Faith has to have a vision, and that vista is captured in how we learn to speak of its contours. Whether inside our head or on the tips of our tongue, words form the landscape of our sense of possibility, our everyday utopias, our heavens on earth.

And so when we practice our faiths in this less-than-heavenly society, we put our stock in ways to make this world more closely match up to our ideals. For instance, one way we attempt to avoid hurt and right wrongs like patriarchy in political organizing efforts is to demand that people “step up, step back” in discussions, as if the sheer number of words that one speaks — or doesn’t — has a relation to wisdom, or the freedom and dignity, say, that we wish to articulate, instill, and enact. We who decry capitalism put our faith in ledger sheets of accountability: who has talked a lot, and who hasn’t; which voices attached to which bodies have spoken or not, and how frequently, or without interrupting. Such faith is the cold, hard cash of a bankrupt language of social transformation, in which we forget how to listen, how to dialogue, how to speak truth and beauty, how to bond through giving each other the benefit of the doubt and allowing ourselves to share our vulnerabilities, how to take responsibility for ourselves and how we impact those around us.

Contrast this to a teaching imparted through the faith of dharma, or at least a lesson learned for me this past week at a guided meditation, skeptically attended at the suggestion of my new and insightful therapist. She thought it might speak to questions of loss and suffering, and how we approach being present with those spaces, those absences, and recognizing what’s filling them in again.

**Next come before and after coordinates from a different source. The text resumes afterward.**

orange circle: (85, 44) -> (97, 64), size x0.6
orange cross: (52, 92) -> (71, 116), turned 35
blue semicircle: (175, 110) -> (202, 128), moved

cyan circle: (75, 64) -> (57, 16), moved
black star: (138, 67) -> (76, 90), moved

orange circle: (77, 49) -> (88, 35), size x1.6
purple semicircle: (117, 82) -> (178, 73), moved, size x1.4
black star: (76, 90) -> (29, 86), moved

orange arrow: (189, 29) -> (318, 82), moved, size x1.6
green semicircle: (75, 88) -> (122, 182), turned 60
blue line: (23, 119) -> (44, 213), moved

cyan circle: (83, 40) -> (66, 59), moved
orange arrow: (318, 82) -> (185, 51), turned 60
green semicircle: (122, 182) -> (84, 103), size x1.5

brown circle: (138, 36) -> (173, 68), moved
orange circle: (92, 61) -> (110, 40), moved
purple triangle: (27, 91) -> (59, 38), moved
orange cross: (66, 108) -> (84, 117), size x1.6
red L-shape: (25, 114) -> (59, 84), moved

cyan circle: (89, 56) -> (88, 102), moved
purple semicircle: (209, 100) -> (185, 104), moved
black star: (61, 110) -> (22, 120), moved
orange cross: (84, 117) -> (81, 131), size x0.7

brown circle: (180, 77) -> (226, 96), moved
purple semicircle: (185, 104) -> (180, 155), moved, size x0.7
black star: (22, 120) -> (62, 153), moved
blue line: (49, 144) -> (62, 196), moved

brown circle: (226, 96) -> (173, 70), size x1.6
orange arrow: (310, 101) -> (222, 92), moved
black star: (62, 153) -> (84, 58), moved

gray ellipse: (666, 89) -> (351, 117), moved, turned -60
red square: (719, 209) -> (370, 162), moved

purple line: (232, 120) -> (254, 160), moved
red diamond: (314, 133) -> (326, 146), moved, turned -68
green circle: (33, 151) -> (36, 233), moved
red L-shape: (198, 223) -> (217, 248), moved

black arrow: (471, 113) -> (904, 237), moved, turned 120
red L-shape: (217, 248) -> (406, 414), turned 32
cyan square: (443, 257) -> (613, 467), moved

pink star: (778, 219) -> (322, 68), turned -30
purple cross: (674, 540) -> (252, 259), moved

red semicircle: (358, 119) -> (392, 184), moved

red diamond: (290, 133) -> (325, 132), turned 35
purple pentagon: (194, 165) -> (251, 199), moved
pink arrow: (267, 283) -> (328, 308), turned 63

After the mediation, the teacher gave a talk on “wise words” and “wise actions,” and the intimate relation between the two, alongside some of their values, like truth and kindness. The counter, of course, is “unwise words” and “unwise actions,” or words and actions that pain others, that cause suffering, rather than strive to alleviate it for us and others. His discussion centered on the power of words. Like folks within activist worlds, because this was a punk sort of dharma, he spoke of paying attention when we’re in groups to who speaks or doesn’t, what voices are heard, what bodies feel comfortable intervening, and who interrupts. But he then offered this gem, this touchstone:

Are our words worth breaking the beauty of the silence?

The corollary, I might add, is that by bringing words into the world, we aspire to bring beauty into it, and that us struggling to give voice and then actions to that beauty has to involve intentionality, care, and wisdom — otherwise, why speak? Why shatter the beauty of the silence?

Such a gem calls into question the superiority of those who talk a lot, without regard for beauty; those who choose to use words and the actions that follow from them as forms of domination, as instruments of perpetuating suffering, not merely in small organizing projects, but as mechanisms writ much larger in structures like patriarchy, white supremacy, or statecraft. It also elevates the notion, for me at least, that the absences we imagine — the absence of heteronormativity, racism, or capitalism — are indeed those beautiful silences. They are quiet places that aren’t yet able to be heard in the here and now, even by us rebel-dreamers. When push comes to shove, when we try to give voice to it, we really have little language to describe the absences we fight so fiercely for, especially against all that roars deafeningly at us, beating us down with its weight and volume, shouting down possibility. What if we deliberately took the time to listen hard to the silence, to pick up whispers of potentiality, gentle and quiet clouds of hope, noiseless butterfly-wings of promise?

In the stillness, maybe we can hear other worlds beckoning, more beautiful than can yet be fully expressed in wise words and wise actions, much as we should try.